New strategies are needed in constructing and implementing development policy which focus on the relationship and interaction between state institutions and citizens. Key findings include the following:
- Citizen capabilities are a crucial yet often ignored intermediate outcome: Developing an active citizenry requires not only awareness campaigns, training or civil society membership, but also citizen action, through which citizens can learn skills and build alliances.
- Citizen action can contribute to development by improving service delivery: Citizens can be active participants in making and shaping the service delivery systems they depend upon. Collective engagement can transform a development resource into a right.
- Citizen action can contribute to new accountability frameworks: Demands for state accountability can be driven from below, through citizen movements. Citizen strategies include informal methods that can change cultures of accountability.
- Meaningful citizenship often begins with associational life: Local associations can play important roles in strengthening cultures of citizenship, which can contribute to more responsive states.
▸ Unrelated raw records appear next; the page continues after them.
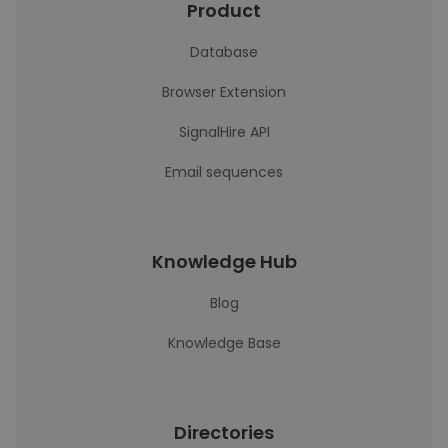
Product
Database
Browser Extension
SignalHire API
Email sequences
Knowledge Hub
Blog
Knowledge Base
Directories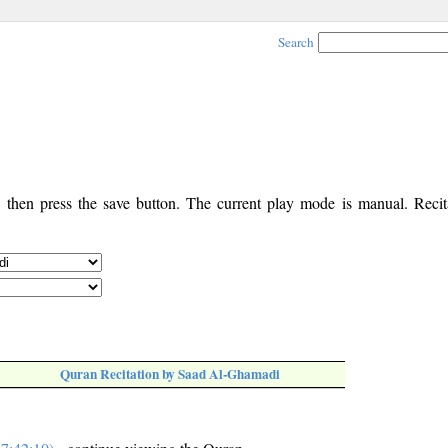
Search
, then press the save button. The current play mode is manual. Recita
Quran Recitation by Saad Al-Ghamadi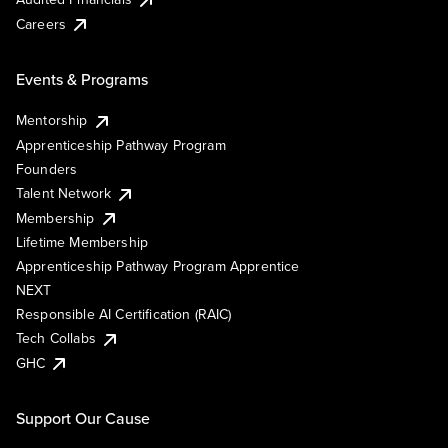
Careers
Events & Programs
Mentorship
Apprenticeship Pathway Program
Founders
Talent Network
Membership
Lifetime Membership
Apprenticeship Pathway Program Apprentice
NEXT
Responsible AI Certification (RAIC)
Tech Collabs
GHC
Support Our Cause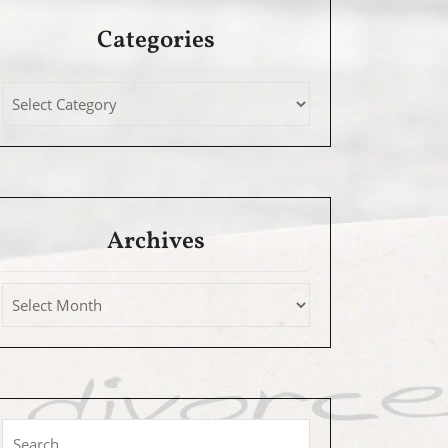
Categories
Archives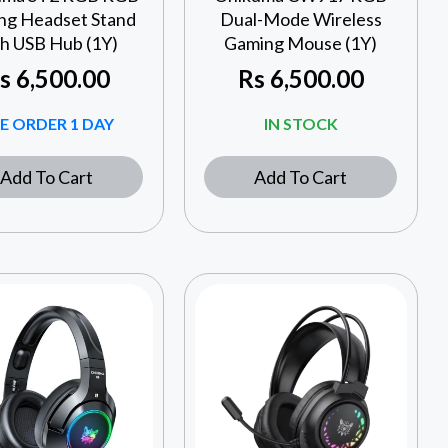
ng Headset Stand
Dual-Mode Wireless
th USB Hub (1Y)
Gaming Mouse (1Y)
s
6,500.00
Rs
6,500.00
E ORDER 1 DAY
IN STOCK
Add To Cart
Add To Cart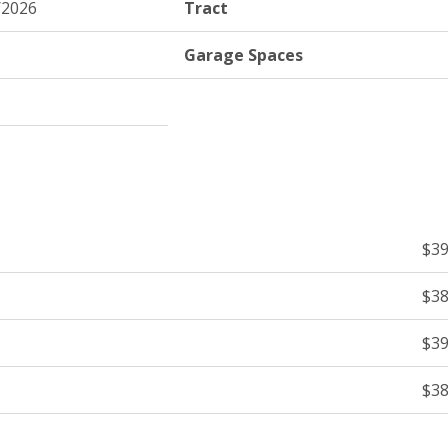
/2026
Tract
Garage Spaces
$39
$38
$39
$38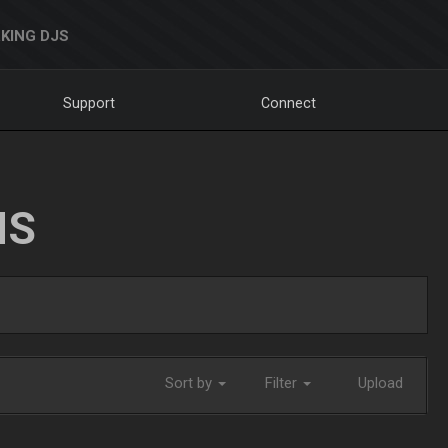
KING DJS
Support
Connect
NS
Sort by
Filter
Upload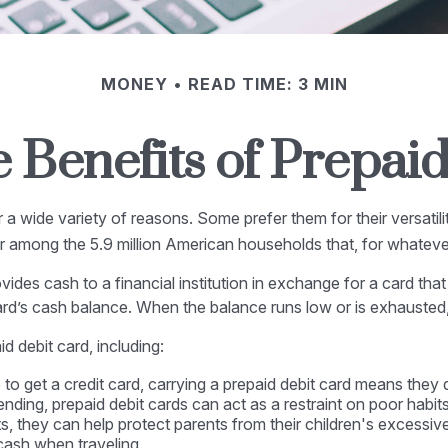
MONEY
READ TIME: 3 MIN
 Benefits of Prepai
 wide variety of reasons. Some prefer them for their versatilit
lar among the 5.9 million American households that, for whatev
vides cash to a financial institution in exchange for a card that 
ard’s cash balance. When the balance runs low or is exhausted,
 debit card, including:
 to get a credit card, carrying a prepaid debit card means they 
nding, prepaid debit cards can act as a restraint on poor habits
nts, they can help protect parents from their children's excessi
 cash when traveling.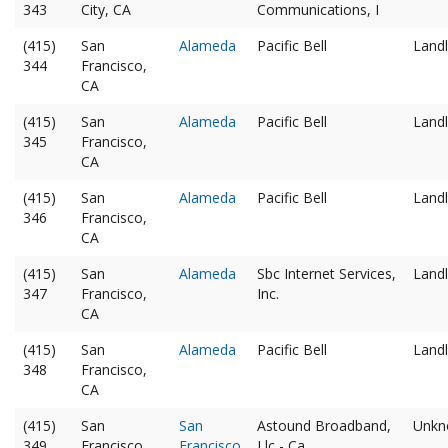
343
City, CA
Communications, I
(415)
San
Alameda
Pacific Bell
Landl
344
Francisco,
CA
(415)
San
Alameda
Pacific Bell
Landl
345
Francisco,
CA
(415)
San
Alameda
Pacific Bell
Landl
346
Francisco,
CA
(415)
San
Alameda
Sbc Internet Services,
Landl
347
Francisco,
Inc.
CA
(415)
San
Alameda
Pacific Bell
Landl
348
Francisco,
CA
(415)
San
San
Astound Broadband,
Unkn
349
Francisco,
Francisco
Llc - Ca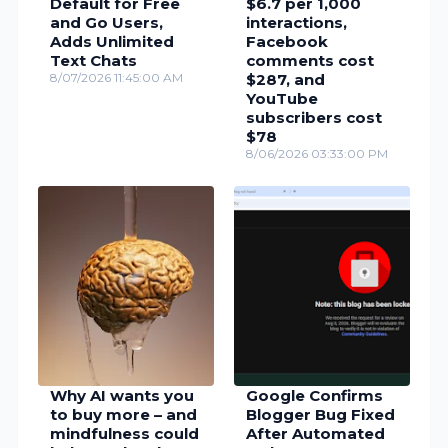
Default for Free
$6.7 per 1,000
and Go Users,
interactions,
Adds Unlimited
Facebook
Text Chats
comments cost
8/07/2026 11:45:00 AM
$287, and
YouTube
subscribers cost
$78
8/06/2026 03:33:00 PM
Why AI wants you
Google Confirms
to buy more – and
Blogger Bug Fixed
mindfulness could
After Automated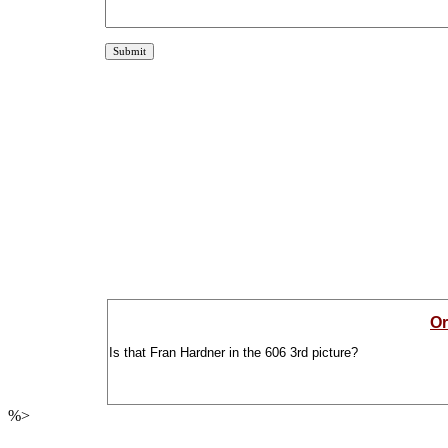
Or
Is that Fran Hardner in the 606 3rd picture?
%>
- Citizen mobilisation can contribute to making rights and democracy real for marginalised groups: Organised citizens strengthen democratic practice when they demand new rights, mobilise pressure for policy change and monitor government performance. Social movements and other forms of collective action provide opportunities for engagement and contribute to democratic politics and social change.
- Participation requires basic infrastructure: Citizen engagement requires a place to meet, inclusive new spaces, and essential services such as documentation. In the absence of support, poorer segments of society may find it difficult to participate.
- Violence and insecurity contribute to fragile citizenship: In violent settings, citizens’s strategies include withdrawal into partial citizenship or self-censorship, peaceful coexistence with violent actors, and establishing parallel governance or security structures.
In 75 per cent of the cases mapped in the study, participation contributed to positive gains. However, while citizen engagement can make a positive difference, it can also have detrimental consequences. Positive outcomes were mirrored by negative outcomes, which accounted for 25 per cent of the effects of citizen participation. Donors need to:
- Recognise the critical role that reforms and reformers within states play alongside the importance of citizens and citizen engagement. Effective reform comes from alliances between champions inside the state and social actors on the outside.
- Globalisation of authority poses new challenges for donors, activists and policymakers to think ‘vertically’ (at global, national and local levels). Success must be understood not only in terms of change at one level, but in terms of its consequences for power and inclusion in other policy levels as well.
- Research processes can contribute to long-term change. Far more work is needed to understand the factors that influence the outcomes of citizenship engagement in different contexts. It is important to understand not simply what difference citizen engagement makes, but also to understand the quality and direction of the differences that are made, and how they are attained.